Locusts came to fame as agents of destruction during the eighth plague of Egypt in the Bible, but some researchers envision a new occupation for the humble insects: cyborg bomb detectors.
Yes, you read that correctly. The Office of Naval Research has given Washington University in St. Louis associate biomedical engineering professor Baranidharan Raman and his team a $750,000, three-year grant to continue his research into turning ordinary locusts into military tools.
The idea is simple, even if the execution is not. Like most insects, locusts are equipped with an exponentially more powerful and sensitive olfactory system than anything humans can artificially replicate — so why not use this preexisting system to hunt for bombs, rather than attempting to create what will inevitably be a pale imitation?
“Why reinvent the wheel? Why not take advantage of the biological solution?” Raman said in a news release. “That is the philosophy here. Even the state-of-the-art miniaturized chemical sensing devices have a handful of sensors. On the other hand, if you look at the insect antenna, where their chemical sensors are located, there are several hundreds of thousands of sensors and of a variety of types.”
In other words, locusts are great at smelling things, even when a certain scent might seem masked by many others.
“It took only a few hundred milliseconds for the locust’s brain to begin tracking a novel odor introduced in its surroundings,” he told the BBC. “The locusts are processing chemical cues in an extremely rapid fashion.”
So the first step is harnessing those antennae. And that requires the implantation of sensors, which can record and decode certain neural activity, into the locusts’ brains.
“We can do a surgery on (the locusts) and implant these electrodes into their brain,” Raman told KMWU-FM. “Within a few hours, they can recover and they can walk and behave as if nothing had happened.”
These sensors have been used in Raman’s research, but for the locusts to be useful in the field, they’ll need to be mobile.
The plan is to hook those sensors to a small “backpack,” which will contain a transmitter to send signals to a receiver hooked up to an LED. If there are explosives, it will light up red. If there aren’t any, the light will shine green.
That, though, will be only half of the battle during the next three years. The other half will be actually learning how to guide locusts to the areas that might contain bombs.
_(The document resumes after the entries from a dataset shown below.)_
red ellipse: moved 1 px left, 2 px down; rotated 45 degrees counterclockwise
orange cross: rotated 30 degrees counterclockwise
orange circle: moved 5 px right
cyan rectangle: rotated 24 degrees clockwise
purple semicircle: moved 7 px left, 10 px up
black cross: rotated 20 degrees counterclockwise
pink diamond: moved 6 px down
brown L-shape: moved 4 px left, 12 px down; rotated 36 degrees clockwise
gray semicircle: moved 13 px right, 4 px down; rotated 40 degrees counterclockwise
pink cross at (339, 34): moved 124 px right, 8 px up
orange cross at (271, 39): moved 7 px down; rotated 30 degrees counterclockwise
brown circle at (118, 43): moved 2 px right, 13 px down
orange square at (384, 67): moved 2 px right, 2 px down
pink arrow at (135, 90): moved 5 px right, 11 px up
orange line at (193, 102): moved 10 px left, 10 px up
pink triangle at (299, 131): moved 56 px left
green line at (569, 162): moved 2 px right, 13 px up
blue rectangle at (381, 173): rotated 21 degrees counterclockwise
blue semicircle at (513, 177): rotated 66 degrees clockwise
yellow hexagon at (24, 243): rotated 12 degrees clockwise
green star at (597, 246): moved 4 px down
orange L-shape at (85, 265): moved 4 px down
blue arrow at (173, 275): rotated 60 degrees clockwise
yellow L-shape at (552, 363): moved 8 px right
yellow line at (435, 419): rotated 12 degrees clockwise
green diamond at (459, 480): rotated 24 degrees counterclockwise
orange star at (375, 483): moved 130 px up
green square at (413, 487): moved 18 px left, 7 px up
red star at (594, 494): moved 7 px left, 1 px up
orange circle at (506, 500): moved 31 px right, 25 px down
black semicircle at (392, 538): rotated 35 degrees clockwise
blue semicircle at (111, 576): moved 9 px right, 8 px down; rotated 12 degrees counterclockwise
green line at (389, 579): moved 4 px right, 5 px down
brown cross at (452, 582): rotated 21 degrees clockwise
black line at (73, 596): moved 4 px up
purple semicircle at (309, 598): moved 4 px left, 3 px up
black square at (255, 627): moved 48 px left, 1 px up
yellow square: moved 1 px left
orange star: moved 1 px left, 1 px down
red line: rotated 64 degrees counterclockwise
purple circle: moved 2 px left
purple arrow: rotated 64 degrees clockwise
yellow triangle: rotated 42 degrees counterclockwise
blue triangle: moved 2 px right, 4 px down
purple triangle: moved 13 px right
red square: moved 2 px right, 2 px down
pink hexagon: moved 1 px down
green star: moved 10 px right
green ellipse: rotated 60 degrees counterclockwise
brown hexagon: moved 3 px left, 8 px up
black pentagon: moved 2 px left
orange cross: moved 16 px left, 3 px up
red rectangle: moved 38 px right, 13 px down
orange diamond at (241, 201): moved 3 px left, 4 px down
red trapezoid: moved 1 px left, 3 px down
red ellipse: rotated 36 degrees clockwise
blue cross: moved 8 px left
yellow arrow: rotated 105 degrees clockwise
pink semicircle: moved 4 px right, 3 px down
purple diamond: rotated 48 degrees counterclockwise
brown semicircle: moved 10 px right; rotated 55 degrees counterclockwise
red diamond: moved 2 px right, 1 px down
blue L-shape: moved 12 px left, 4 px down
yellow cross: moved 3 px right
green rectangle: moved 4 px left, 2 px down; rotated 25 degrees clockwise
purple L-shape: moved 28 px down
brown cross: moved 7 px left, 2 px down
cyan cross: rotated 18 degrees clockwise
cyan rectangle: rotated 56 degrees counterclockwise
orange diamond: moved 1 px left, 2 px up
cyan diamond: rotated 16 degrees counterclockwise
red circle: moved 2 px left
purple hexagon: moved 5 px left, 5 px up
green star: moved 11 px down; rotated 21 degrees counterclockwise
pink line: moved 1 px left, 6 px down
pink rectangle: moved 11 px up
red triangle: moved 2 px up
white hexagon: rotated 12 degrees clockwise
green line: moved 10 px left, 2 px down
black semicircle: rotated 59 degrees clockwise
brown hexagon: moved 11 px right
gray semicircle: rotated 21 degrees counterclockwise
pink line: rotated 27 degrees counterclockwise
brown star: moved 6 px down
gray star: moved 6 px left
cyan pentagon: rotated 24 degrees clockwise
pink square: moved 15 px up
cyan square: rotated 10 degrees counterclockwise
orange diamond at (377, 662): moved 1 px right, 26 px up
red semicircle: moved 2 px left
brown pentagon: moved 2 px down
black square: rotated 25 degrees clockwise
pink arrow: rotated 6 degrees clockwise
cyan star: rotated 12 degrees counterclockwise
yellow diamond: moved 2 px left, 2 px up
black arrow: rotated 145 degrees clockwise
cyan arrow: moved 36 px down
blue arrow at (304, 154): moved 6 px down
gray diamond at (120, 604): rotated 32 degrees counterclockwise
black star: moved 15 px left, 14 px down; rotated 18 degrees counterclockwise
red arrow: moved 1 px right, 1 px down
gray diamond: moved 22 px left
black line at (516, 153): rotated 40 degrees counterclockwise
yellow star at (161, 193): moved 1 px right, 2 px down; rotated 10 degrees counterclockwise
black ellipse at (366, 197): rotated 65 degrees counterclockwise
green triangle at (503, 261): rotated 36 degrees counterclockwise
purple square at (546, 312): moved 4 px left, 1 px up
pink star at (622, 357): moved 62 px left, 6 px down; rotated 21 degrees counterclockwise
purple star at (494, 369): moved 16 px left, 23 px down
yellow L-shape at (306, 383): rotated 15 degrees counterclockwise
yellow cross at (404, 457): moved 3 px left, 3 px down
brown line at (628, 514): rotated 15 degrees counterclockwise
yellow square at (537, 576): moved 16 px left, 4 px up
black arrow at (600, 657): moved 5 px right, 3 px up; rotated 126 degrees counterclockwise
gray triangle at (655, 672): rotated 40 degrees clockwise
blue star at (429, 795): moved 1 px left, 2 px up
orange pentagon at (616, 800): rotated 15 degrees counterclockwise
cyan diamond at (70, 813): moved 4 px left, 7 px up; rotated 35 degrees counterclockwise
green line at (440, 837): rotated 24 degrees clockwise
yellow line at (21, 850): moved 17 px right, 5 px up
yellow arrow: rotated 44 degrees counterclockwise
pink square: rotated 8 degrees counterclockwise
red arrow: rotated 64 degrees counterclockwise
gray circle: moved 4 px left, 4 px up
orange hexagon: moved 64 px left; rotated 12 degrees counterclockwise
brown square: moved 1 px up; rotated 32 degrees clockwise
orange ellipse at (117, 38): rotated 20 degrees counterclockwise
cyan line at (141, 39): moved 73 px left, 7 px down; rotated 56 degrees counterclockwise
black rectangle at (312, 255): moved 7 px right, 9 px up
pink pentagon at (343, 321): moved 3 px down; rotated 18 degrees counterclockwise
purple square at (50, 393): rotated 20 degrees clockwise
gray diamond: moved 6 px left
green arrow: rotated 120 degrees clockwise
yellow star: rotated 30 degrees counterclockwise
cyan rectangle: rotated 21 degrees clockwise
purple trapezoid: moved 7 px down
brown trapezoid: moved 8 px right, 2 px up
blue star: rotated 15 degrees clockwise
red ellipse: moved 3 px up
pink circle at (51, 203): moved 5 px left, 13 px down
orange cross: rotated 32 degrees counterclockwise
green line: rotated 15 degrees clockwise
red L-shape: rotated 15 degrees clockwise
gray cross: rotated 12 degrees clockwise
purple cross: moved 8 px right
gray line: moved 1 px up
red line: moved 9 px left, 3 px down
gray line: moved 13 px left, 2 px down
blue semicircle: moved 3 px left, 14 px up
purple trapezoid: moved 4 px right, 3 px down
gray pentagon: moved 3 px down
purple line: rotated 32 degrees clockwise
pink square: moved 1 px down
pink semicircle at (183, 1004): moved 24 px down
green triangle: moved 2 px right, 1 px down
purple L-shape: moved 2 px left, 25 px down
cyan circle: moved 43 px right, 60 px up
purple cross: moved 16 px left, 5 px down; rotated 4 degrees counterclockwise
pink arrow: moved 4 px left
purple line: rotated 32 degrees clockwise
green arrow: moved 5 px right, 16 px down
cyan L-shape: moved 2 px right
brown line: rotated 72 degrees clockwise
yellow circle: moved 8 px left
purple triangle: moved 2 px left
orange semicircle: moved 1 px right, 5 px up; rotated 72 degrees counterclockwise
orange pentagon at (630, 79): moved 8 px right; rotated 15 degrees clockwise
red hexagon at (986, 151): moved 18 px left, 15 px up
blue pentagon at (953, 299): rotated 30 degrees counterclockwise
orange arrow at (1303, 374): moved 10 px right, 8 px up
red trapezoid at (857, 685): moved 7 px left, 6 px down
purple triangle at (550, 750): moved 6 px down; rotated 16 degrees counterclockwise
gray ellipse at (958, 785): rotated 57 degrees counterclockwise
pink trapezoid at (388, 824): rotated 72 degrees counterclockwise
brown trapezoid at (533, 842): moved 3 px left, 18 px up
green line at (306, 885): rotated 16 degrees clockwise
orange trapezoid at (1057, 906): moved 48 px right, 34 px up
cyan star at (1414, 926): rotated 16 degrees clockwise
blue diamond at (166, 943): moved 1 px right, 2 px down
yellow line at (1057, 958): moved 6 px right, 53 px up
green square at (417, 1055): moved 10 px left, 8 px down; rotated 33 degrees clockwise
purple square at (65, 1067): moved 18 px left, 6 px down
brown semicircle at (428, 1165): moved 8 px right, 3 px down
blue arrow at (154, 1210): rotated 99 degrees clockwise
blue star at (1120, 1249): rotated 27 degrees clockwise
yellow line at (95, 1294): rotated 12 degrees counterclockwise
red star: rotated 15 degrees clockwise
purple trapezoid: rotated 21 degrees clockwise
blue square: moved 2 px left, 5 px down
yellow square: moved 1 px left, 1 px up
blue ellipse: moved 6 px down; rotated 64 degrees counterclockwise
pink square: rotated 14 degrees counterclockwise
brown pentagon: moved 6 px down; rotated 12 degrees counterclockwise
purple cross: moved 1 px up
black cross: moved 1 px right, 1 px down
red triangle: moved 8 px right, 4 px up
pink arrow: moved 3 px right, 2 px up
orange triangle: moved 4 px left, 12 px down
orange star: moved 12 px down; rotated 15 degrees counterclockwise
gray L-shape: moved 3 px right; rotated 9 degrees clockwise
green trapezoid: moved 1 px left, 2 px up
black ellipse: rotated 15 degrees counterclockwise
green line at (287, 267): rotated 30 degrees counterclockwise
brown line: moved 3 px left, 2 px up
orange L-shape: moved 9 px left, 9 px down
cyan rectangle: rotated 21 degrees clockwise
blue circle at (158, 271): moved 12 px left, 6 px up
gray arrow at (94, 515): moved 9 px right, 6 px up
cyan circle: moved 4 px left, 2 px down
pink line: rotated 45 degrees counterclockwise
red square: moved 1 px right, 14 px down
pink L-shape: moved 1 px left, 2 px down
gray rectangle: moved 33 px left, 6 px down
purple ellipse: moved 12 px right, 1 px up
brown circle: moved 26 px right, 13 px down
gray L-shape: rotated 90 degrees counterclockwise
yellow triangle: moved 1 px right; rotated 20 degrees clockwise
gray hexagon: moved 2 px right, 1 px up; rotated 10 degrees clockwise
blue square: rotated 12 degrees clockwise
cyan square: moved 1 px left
That’s where the tattoos come in.
Fellow Washington University professor Srikanth Singamaneni, whose focus is materials science, will be working to create a “tattoo” made from biocompatible silk that could convert light into heat, according to Engadget. These would be placed on the locusts’ wings so that a laser could be shined at them, heating part of the wing and essentially forcing the insect to fly one way or another. If the laser is shined at the left wing, the locust would go left, for instance.
A prototype of the bomb-sniffing locust is expected within a year.
These locusts might sound far-fetched, and much work is needed to make them a reality. But Raman can already decode some of locusts’ neural patterns on smell. And we’ve long used animals to find unsavory items — mine-detecting dolphins, spying sea lions and sniffer dogs employed to hunt down child porn, to name a few.
And “mind-control” of an insect isn’t new, either. Though People for the Ethical Treatment of Animals effectively helped stamp it out, there was once an app that — along with some living room surgery involving super-gluing electrodes where antennae used to be, allowed control over the actual movements of a cockroach.
Raman said he is not as concerned with the practical battlefield usage of the locusts at this point — the team is currently focused on reaching a point where that’s a concrete concern. But, at the tune of three-quarters of a million dollars, the Navy certainly seems invested in the idea.